Hoy amanece de nuevo para todos.


El mundo que vivimos a diario, cada uno desde su rincón, sea este un palacio o la más humilde cueva; desde el más encumbrado personaje, hasta el más olvidado y despreciado de los mortales. Se convierte en posibilidad insustituible, para arriesgarnos a ver más allá de la neblina que este mundo ha creado, y dentro de la cual pareciera que no hay salida.
No son la política, el arte, la ciencia o la religión, caminos obligados y seguros para descubrir lo que muchos llaman plenitud humana. Pues con algunos aciertos y grandes desaciertos, vemos como el mundo en medio de una grave crisis, casi pareciera arder en llamas.
Pero esta crisis, ojalá sólo fuera económica y política…es más profunda, porque en ella se aprecia como el mundo ha convertido al ser humano,ya no un fin en sí mismo; quizás sólo un instrumento desechable y útil en la búsqueda de intereses “muy modernos”. Donde siempre existe un precio que pagar por la construcción de este paraíso a ultranza ,el cual se ha convertido en “la nueva conciencia”, de un mundo que hoy nos pasa factura.
Sin embargo, todos estamos anclados de manera inexorable a una realidad donde cada segundo brota y se extingue la vida; ante esta evidencia – quizá la única donde puede haber igualdad – , cualquier ser humano sólo es una hoja en el viento…donde se esfuman hasta los sueños locos y destructores de imperios que se pierden como espejismos en el tiempo.
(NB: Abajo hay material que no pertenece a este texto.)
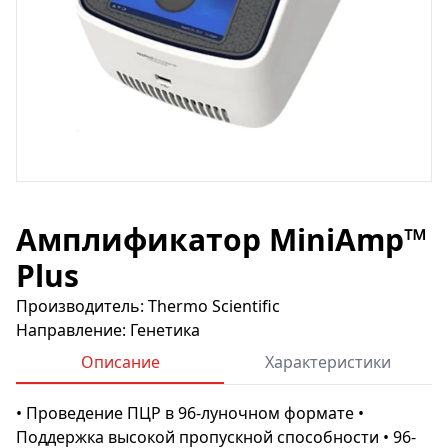
Амплификатор MiniAmp™
Plus
Производитель: Thermo Scientific
Направление: Генетика
Описание
Характеристики
• Проведение ПЦР в 96-луночном формате •
Поддержка высокой пропускной способности • 96-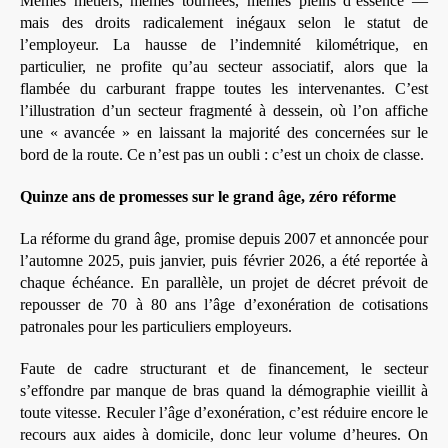
Mêmes métiers, mêmes tournées, mêmes pleins d’essence —
mais des droits radicalement inégaux selon le statut de
l’employeur. La hausse de l’indemnité kilométrique, en
particulier, ne profite qu’au secteur associatif, alors que la
flambée du carburant frappe toutes les intervenantes. C’est
l’illustration d’un secteur fragmenté à dessein, où l’on affiche
une « avancée » en laissant la majorité des concernées sur le
bord de la route. Ce n’est pas un oubli : c’est un choix de classe.
Quinze ans de promesses sur le grand âge, zéro réforme
La réforme du grand âge, promise depuis 2007 et annoncée pour
l’automne 2025, puis janvier, puis février 2026, a été reportée à
chaque échéance. En parallèle, un projet de décret prévoit de
repousser de 70 à 80 ans l’âge d’exonération de cotisations
patronales pour les particuliers employeurs.
Faute de cadre structurant et de financement, le secteur
s’effondre par manque de bras quand la démographie vieillit à
toute vitesse. Reculer l’âge d’exonération, c’est réduire encore le
recours aux aides à domicile, donc leur volume d’heures. On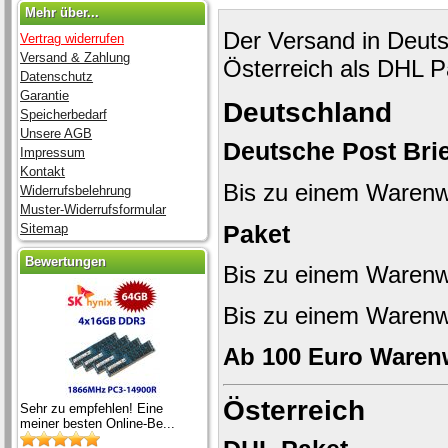
Mehr über...
Der Versand in Deutsc
Vertrag widerrufen
Versand & Zahlung
Österreich als DHL P
Datenschutz
Garantie
Deutschland
Speicherbedarf
Unsere AGB
Deutsche Post Brie
Impressum
Kontakt
Bis zu einem Warenw
Widerrufsbelehrung
Muster-Widerrufsformular
Paket
Sitemap
Bewertungen
Bis zu einem Warenw
Bis zu einem Warenw
Ab 100 Euro Warenw
Österreich
Sehr zu empfehlen! Eine
meiner besten Online-Be...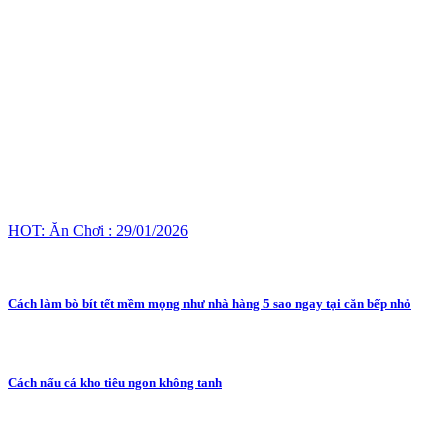
HOT: Ăn Chơi : 29/01/2026
Cách làm bò bít tết mềm mọng như nhà hàng 5 sao ngay tại căn bếp nhỏ
Cách nấu cá kho tiêu ngon không tanh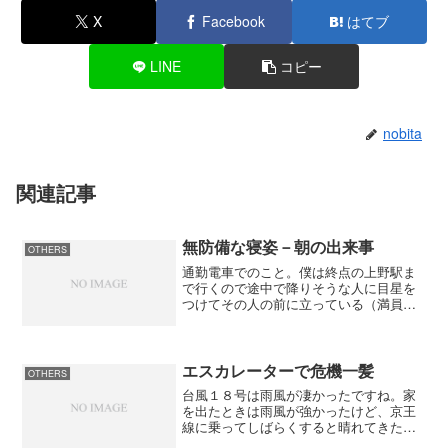
X
Facebook
はてブ
LINE
コピー
nobita
関連記事
無防備な寝姿－朝の出来事
OTHERS
通勤電車でのこと。僕は終点の上野駅ま
で行くので途中で降りそうな人に目星を
つけてその人の前に立っている（満員電
車は疲れるから座りたいからね）。今日
は大宮駅か赤羽駅で降りそうな雰囲気を
した女の子の前に立った。しかし、大宮
駅では降りなかった。座っ...
エスカレーターで危機一髪
OTHERS
台風１８号は雨風が凄かったですね。家
を出たときは雨風が強かったけど、京王
線に乗ってしばらくすると晴れてきた。
台風がそれていたのは分かっていたの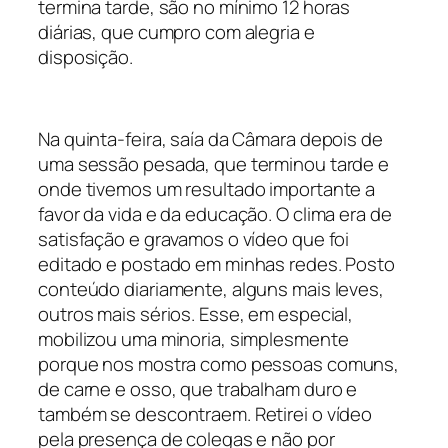
termina tarde, são no mínimo 12 horas
diárias, que cumpro com alegria e
disposição.
Na quinta-feira, saía da Câmara depois de
uma sessão pesada, que terminou tarde e
onde tivemos um resultado importante a
favor da vida e da educação. O clima era de
satisfação e gravamos o vídeo que foi
editado e postado em minhas redes. Posto
conteúdo diariamente, alguns mais leves,
outros mais sérios. Esse, em especial,
mobilizou uma minoria, simplesmente
porque nos mostra como pessoas comuns,
de carne e osso, que trabalham duro e
também se descontraem. Retirei o vídeo
pela presença de colegas e não por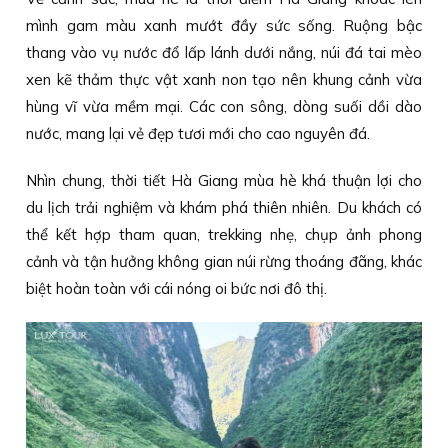
mình gam màu xanh mướt đầy sức sống. Ruộng bậc
thang vào vụ nước đổ lấp lánh dưới nắng, núi đá tai mèo
xen kẽ thảm thực vật xanh non tạo nên khung cảnh vừa
hùng vĩ vừa mềm mại. Các con sông, dòng suối dồi dào
nước, mang lại vẻ đẹp tươi mới cho cao nguyên đá.
Nhìn chung, thời tiết Hà Giang mùa hè khá thuận lợi cho
du lịch trải nghiệm và khám phá thiên nhiên. Du khách có
thể kết hợp tham quan, trekking nhẹ, chụp ảnh phong
cảnh và tận hưởng không gian núi rừng thoáng đãng, khác
biệt hoàn toàn với cái nóng oi bức nơi đô thị.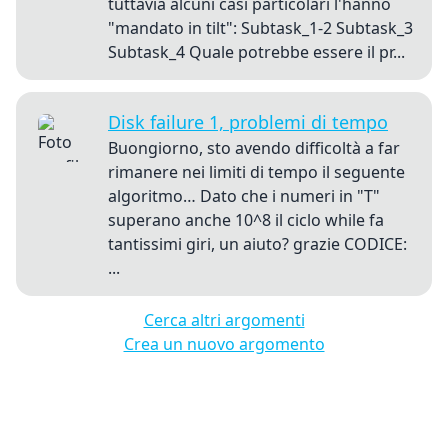
tuttavia alcuni casi particolari l'hanno
"mandato in tilt": Subtask_1-2 Subtask_3
Subtask_4 Quale potrebbe essere il pr...
Disk failure 1, problemi di tempo
Buongiorno, sto avendo difficoltà a far
rimanere nei limiti di tempo il seguente
algoritmo… Dato che i numeri in "T"
superano anche 10^8 il ciclo while fa
tantissimi giri, un aiuto? grazie CODICE:
...
Cerca altri argomenti
Crea un nuovo argomento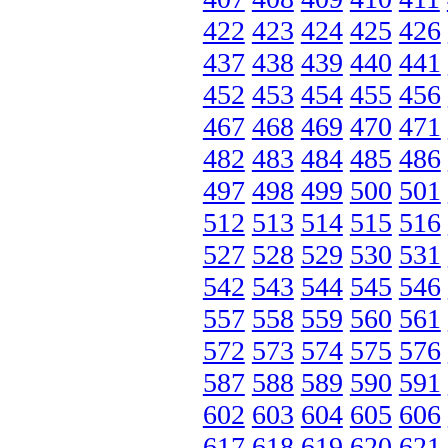
422
423
424
425
426
437
438
439
440
441
452
453
454
455
456
467
468
469
470
471
482
483
484
485
486
497
498
499
500
501
512
513
514
515
516
527
528
529
530
531
542
543
544
545
546
557
558
559
560
561
572
573
574
575
576
587
588
589
590
591
602
603
604
605
606
617
618
619
620
621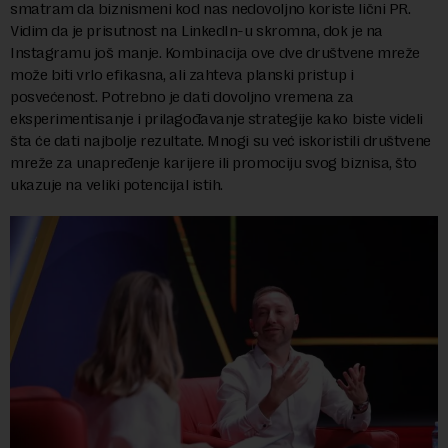
smatram da biznismeni kod nas nedovoljno koriste lični PR.
Vidim da je prisutnost na LinkedIn-u skromna, dok je na
Instagramu još manje. Kombinacija ove dve društvene mreže
može biti vrlo efikasna, ali zahteva planski pristup i
posvećenost. Potrebno je dati dovoljno vremena za
eksperimentisanje i prilagođavanje strategije kako biste videli
šta će dati najbolje rezultate. Mnogi su već iskoristili društvene
mreže za unapređenje karijere ili promociju svog biznisa, što
ukazuje na veliki potencijal istih.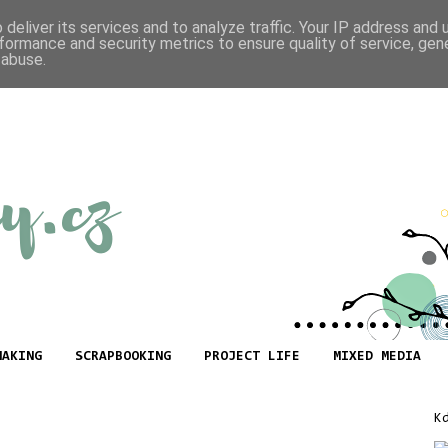
deliver its services and to analyze traffic. Your IP address and
formance and security metrics to ensure quality of service, ge
 abuse.
MAKING
SCRAPBOOKING
PROJECT LIFE
MIXED MEDIA
K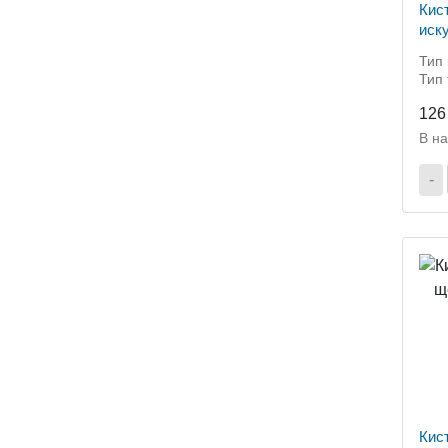
Кис
иск
4,0
Тип 
Тип 
126
В н
-
Кис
¿Qué es vivir? pregunta difícil de responder ,porque hemos aprendido el camino que nos conduce a una especie de inmortalidad falsa; la misma que nos impulsa a aventurarnos en mundos ficticios donde gastamos las perlas preciosas de la vida.
Y en este laberinto donde habitamos, olvidamos la ruta originaria que ha sido puesta de manera inexplicable en cada uno de nosotros. Donde el verdadero sentido de la vida pareciera que sólo puede ser captado en algunos breves y escasos instantes de lucidez; en medio del fragor de lo que pareciera ser “la vida”, de aquello que otros nos han querido mostrar como la vía regia de la redención y salvación; donde quizás sólo se encuentre una ilusión sospechosa y cómplice.
Por ello, cuando asistimos a un nuevo amanecer, asistimos no sólo a un evento astronómico, sino al anuncio del principio de algo…para algunos la oportunidad de hacer más dinero. Para otros, quizás su último día en esta dimensión material. Otros lo verán con disgusto por tener que ir de nuevo, quizás a ese trabajo enojoso y frustrante.
Pero este amanecer, independiente de lo que pensemos, sintamos o queramos, será el anuncio del misterio de la posibilidad de construir, “NO EL MUNDO QUE OTROS QUIEREN PARA ELLOS “,sino el que cada uno de nosotros absolutamente necesita, y con urgencia está obligado a descubrir.